Here we have 41 minutes of retro-appeal rock, replete with decent variety, good songwriting, and heartfelt vocals.
The music mixes elements of hard rock, psychedelia, folk, garage rock, and touches of old-fashioned doom into a beguiling and charismatic collection of songs. These influences are combined together well, making for an album with an easy flow that’s effortless to enjoy if you’re partial to this sort of thing.
The music is rich and warm, with a very organic sound that breathes easily into its self-created space. The band’s use of synths is put to good use, adding yet another emotive layer of feeling to music that naturally already has this in droves. Highly melodic and full of emotive delivery, these songs are catchy and memorable, but in a deep, substantial way, rather than offering too much instant gratification. A lot of feeling and passion has clearly gone into the crafting of this music, and this is apparent from the very start to the very end.

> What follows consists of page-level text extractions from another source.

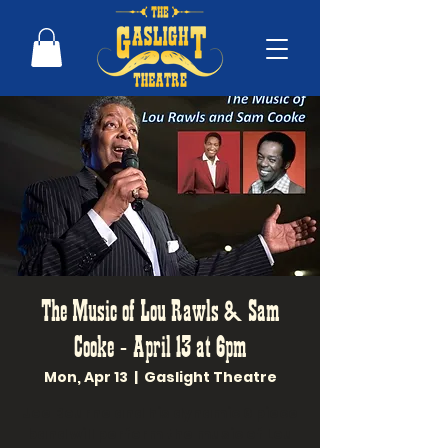
The Music of Lou Rawls & Sam
Cooke - April 13 at 6pm
Mon, Apr 13
  |  
Gaslight Theatre
Joe Bourne and his dynamic 6 piece
band will perform the music of Lou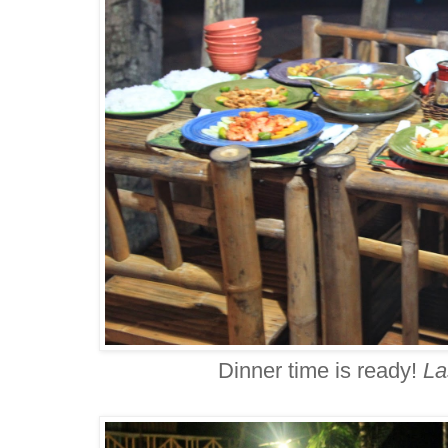
Dinner time is ready!
La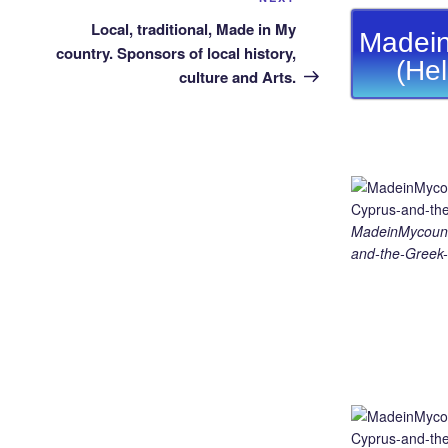
Next
Post
Local, traditional, Made in My
Madein
country. Sponsors of local history,
(He
culture and Arts.
MadeinMycount
and-the-Greek-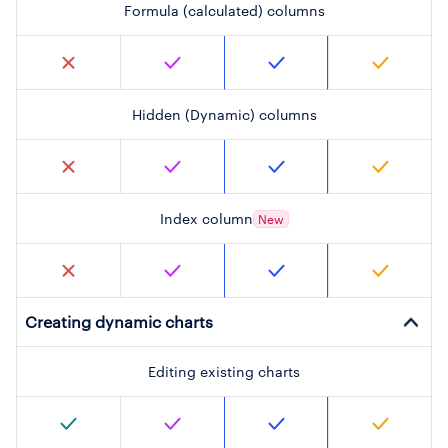
Formula (calculated) columns
Hidden (Dynamic) columns
Index column
New
Creating dynamic charts
Editing existing charts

Much like the music, the vocals are richly emotive and laced with emotive properties. Ethereal and luscious, but not without power or presence either, the singer’s voice is very well performed. I like that she is firmly embedded in the rest of the music rather than sitting apart or atop it, like some singers’ voices can seem; she’s layered into the tapestry of the music naturally.
This is a very impressive debut album. A multifaceted, highly emotive, and rich collection of songs, Blackwater Holylight’s self-titled debut album is a release that gives and gives and gives.